コントラスト、デザイン、文様がすばらしい。
ストーリーは、え?どういうこと?な展開が続き、徐々に明らかになっていく手腕がお見事です。おもしろい。
だんだんタイトルの意味がわかる仕組みがたまりません。
BLとしては、半分血がつながっていないとは言え血縁モノが苦手でして。
でもこの兄弟は幼い頃、お互いかけがえのない存在だったことは共感できました。
執着するのもわかります。
終わり方も、人外によくあるどちらかが人間ではありえない長寿でいずれ生き別れてしまう…というものでないのがよかったです。
弟の血が兄の心臓。物心ともに一心同体であると。
一連托生。赤い泥(弟の血)から咲く蓮の花のような2人。
同じ時間を生きられる。
それがあの微笑みなんですね。
事前情報無しのまっさらで読み始め…
途中までストーリーがよくわからないな?……と思いながら読んでいて。
えっ
…とわかった時の驚き。
全て読み終わった後、この作品が「孤独なモンスター」というお題の元での作品だったことを知る。
なるほど〜。
中華な舞台。
異母兄弟の跡目争い。
巻き込まれながらも当の兄弟の間には確かで豊かな兄弟愛。
何度も殺されかける愛人の子である幼い弟を慈しむ自分もまだ幼い兄と、そんな兄を慕う弟の健気な年月は、ついに弟の婚礼の日に決定的に壊れる。
そこからの奇妙な筋立ては、正にタイトル通りの「屍と花嫁」。
毒と死と血と殺意に満ちていながら、幼い時から続く暖かくて優しい愛情の方が印象に残り、このエンディングが正に永遠の愛に包まれた幸せであることにほっとする。
表紙買いです。圧巻でした。特に後半は泣く暇も無いほどの急展開で、息を呑んで読んでいました。リィ様が事実を知るまで演じていたヒョウカは本人とは全く似つかず、欲張りな雹華と欲を抑えているリィ様の対比が切なかったです。2人が同じものを望んでいたからこそ、こうなったのか...。雹華は苦手でしたが、この人がいないとこの作品は成り立たないし最後はスッキリする結末で読んで良かったです。残酷な兄弟愛ありがとうございました。

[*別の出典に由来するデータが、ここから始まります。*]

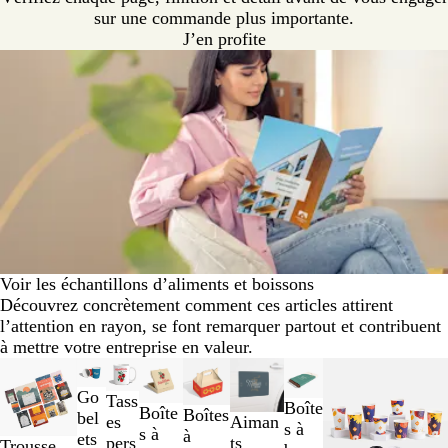
sur une commande plus importante.
J’en profite
Voir les échantillons d’aliments et boissons
Découvrez concrètement comment ces articles attirent
l’attention en rayon, se font remarquer partout et contribuent
à mettre votre entreprise en valeur.
Diapositives
Nouvelles options
Nouveau
1
Go
Tass
Boîte
à
Boîte
Boîtes
bel
Aiman
es
s à
2
s à
à
ets
ts
pers
Trousse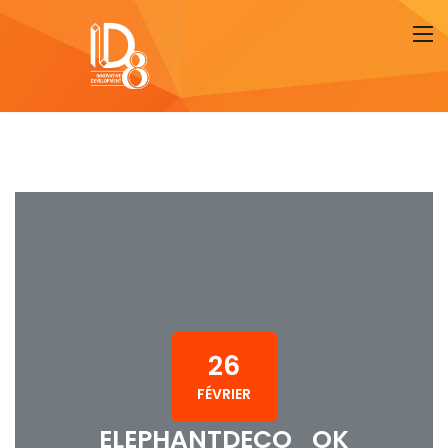
26
FÉVRIER
ELEPHANTDECO_OK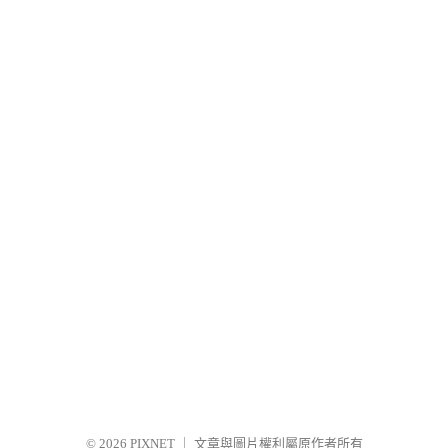
© 2026
PIXNET
｜
文章與圖片權利屬原作者所有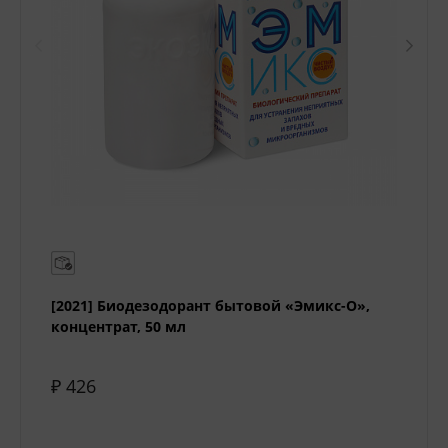
[2021] Биодезодорант бытовой «Эмикс-О»,
концентрат, 50 мл
₽ 426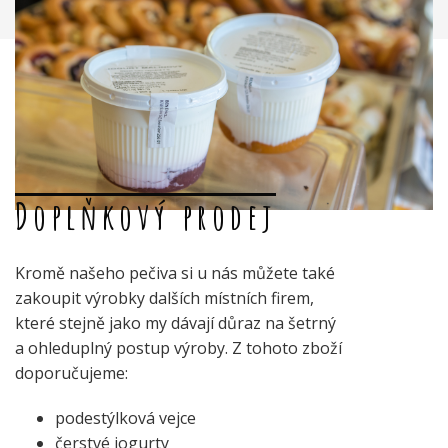
Doplňkový prodej
Kromě našeho pečiva si u nás můžete také
zakoupit výrobky dalších místních firem,
které stejně jako my dávají důraz na šetrný
a ohleduplný postup výroby. Z tohoto zboží
doporučujeme:
podestýlková vejce
čerstvé jogurty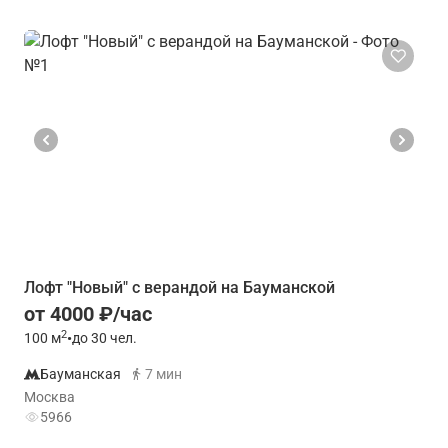
Лофт "Новый" с верандой на Бауманской
от 4000 ₽/час
2
100
м
•
до 30 чел.
Бауманская
7 мин
Москва
5966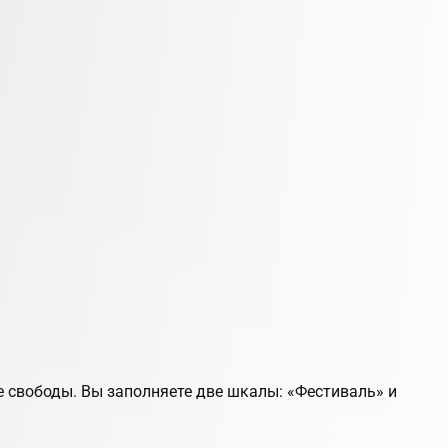
 свободы. Вы заполняете две шкалы: «Фестиваль» и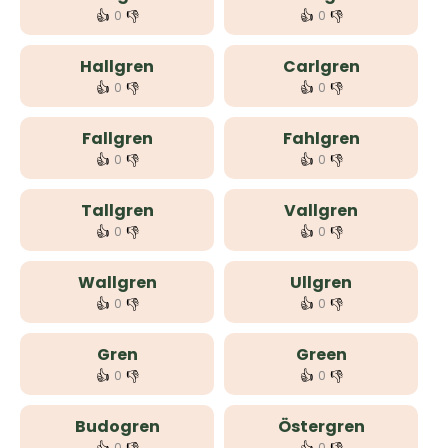
👍
👎
👍
👎
0
0
Hallgren
Carlgren
👍
👎
👍
👎
0
0
Fallgren
Fahlgren
👍
👎
👍
👎
0
0
Tallgren
Vallgren
👍
👎
👍
👎
0
0
Wallgren
Ullgren
👍
👎
👍
👎
0
0
Gren
Green
👍
👎
👍
👎
0
0
Budogren
Östergren
0
0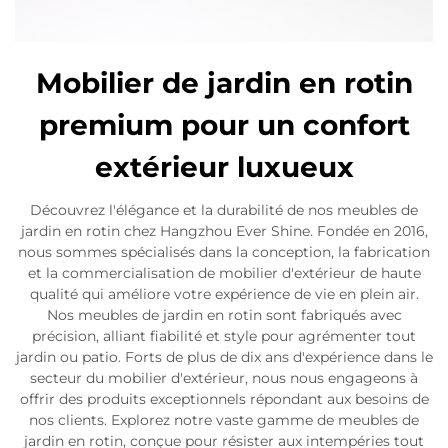
Mobilier de jardin en rotin
premium pour un confort
extérieur luxueux
Découvrez l'élégance et la durabilité de nos meubles de
jardin en rotin chez Hangzhou Ever Shine. Fondée en 2016,
nous sommes spécialisés dans la conception, la fabrication
et la commercialisation de mobilier d'extérieur de haute
qualité qui améliore votre expérience de vie en plein air.
Nos meubles de jardin en rotin sont fabriqués avec
précision, alliant fiabilité et style pour agrémenter tout
jardin ou patio. Forts de plus de dix ans d'expérience dans le
secteur du mobilier d'extérieur, nous nous engageons à
offrir des produits exceptionnels répondant aux besoins de
nos clients. Explorez notre vaste gamme de meubles de
jardin en rotin, conçue pour résister aux intempéries tout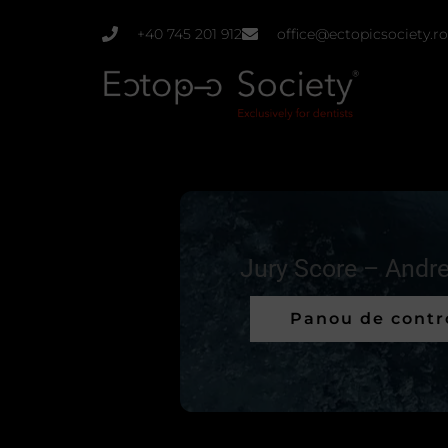
Skip
+40 745 201 912
office@ectopicsociety.ro
to
content
Jury Score – Andre
Panou de contr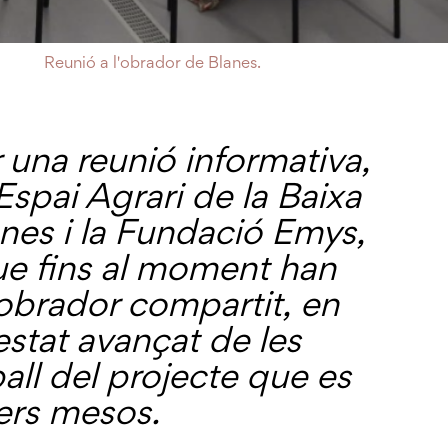
Reunió a l'obrador de Blanes.
er una reunió informativa,
spai Agrari de la Baixa
nes i la Fundació Emys,
ue fins al moment han
’obrador compartit, en
’estat avançat de les
ball del projecte que es
ers mesos.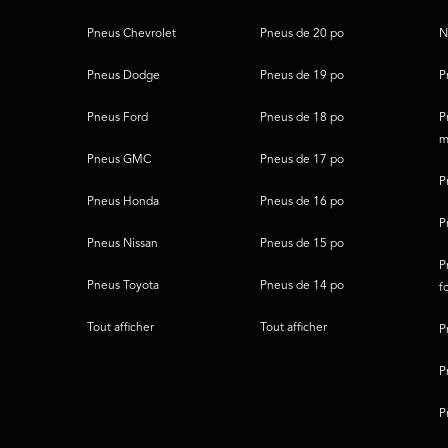
page
Pneus Chevrolet
Pneus de 20 po
N
Pneus Dodge
Pneus de 19 po
P
Pneus Ford
Pneus de 18 po
P
m
Pneus GMC
Pneus de 17 po
P
Pneus Honda
Pneus de 16 po
P
Pneus Nissan
Pneus de 15 po
P
Pneus Toyota
Pneus de 14 po
f
Tout afficher
Tout afficher
P
P
P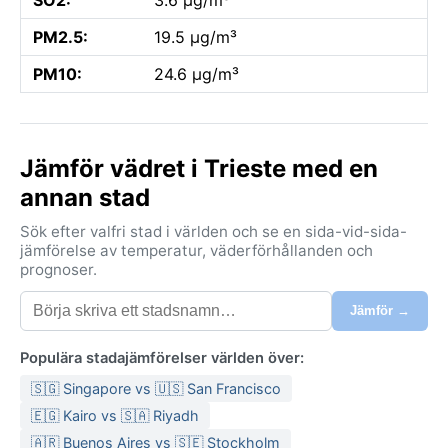
PM2.5:
19.5 µg/m³
PM10:
24.6 µg/m³
Jämför vädret i Trieste med en
annan stad
Sök efter valfri stad i världen och se en sida-vid-sida-
jämförelse av temperatur, väderförhållanden och
prognoser.
Jämför →
Populära stadajämförelser världen över:
🇸🇬 Singapore vs 🇺🇸 San Francisco
🇪🇬 Kairo vs 🇸🇦 Riyadh
🇦🇷 Buenos Aires vs 🇸🇪 Stockholm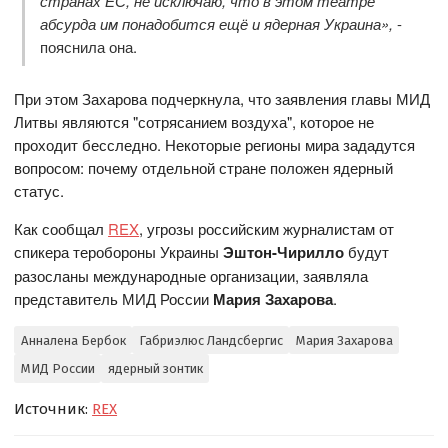
странах ЕС, не исключаю, что в этом театре
абсурда им понадобится ещё и ядерная Украина»,
-
пояснила она.
При этом Захарова подчеркнула, что заявления главы МИД
Литвы являются "сотрясанием воздуха", которое не
проходит бесследно. Некоторые регионы мира зададутся
вопросом: почему отдельной стране положен ядерный
статус.
Как сообщал
REX
, угрозы российским журналистам от
спикера теробороны Украины
Эштон-Чирилло
будут
разосланы международные организации, заявляла
представитель МИД России
Мария Захарова
.
Анналена Бербок
Габриэлюс Ландсбергис
Мария Захарова
МИД России
ядерный зонтик
Источник:
REX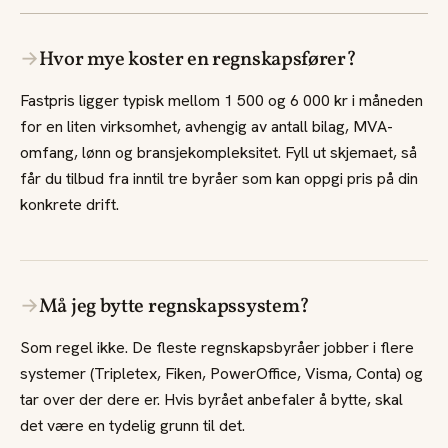
→
Hvor mye koster en regnskapsfører?
Fastpris ligger typisk mellom 1 500 og 6 000 kr i måneden
for en liten virksomhet, avhengig av antall bilag, MVA-
omfang, lønn og bransjekompleksitet. Fyll ut skjemaet, så
får du tilbud fra inntil tre byråer som kan oppgi pris på din
konkrete drift.
→
Må jeg bytte regnskapssystem?
Som regel ikke. De fleste regnskapsbyråer jobber i flere
systemer (Tripletex, Fiken, PowerOffice, Visma, Conta) og
tar over der dere er. Hvis byrået anbefaler å bytte, skal
det være en tydelig grunn til det.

評価の高さと表紙の美しさ、タイトルの不穏さに引かれて購入。
執着愛?純愛?なのかな。
ふんふんとそれなりに楽しく読みましたが萌えまくるまではいかず。
良く考えたら私が人ならざるもの系の話があまり得意でないからでした。
それでも2人の命の設定や2人の選んだ生き方にはじーんとしました。
不穏で恐ろしげな雰囲気の読み始めから美しい愛を感じられるその終わりまで。印象がガラリと変わっていく様子がとても味わい深く、独特な世界観に強く引き込まれた作品でした。
ベールに顔を隠した花嫁の正体は実の兄。
でもそこにある事情は単なる成りすましや入れ代わりなどではないので、序盤で明かされるその事実をある意味覆していくような展開に唸らされました。
そして静かに進んでいくお話の中にもハッとするようなエピソードが落とし込まれてあり、読み手の心を掴むのが上手いなぁとしみじみ思いました。
命が終わるまで心身を捧げ合うふたりの間にあるものを「愛」という言葉でひと括りには出来ず、そういう部分に赤河先生らしさを感じました。
本当に素晴らしい作品でした。読んでよかったです。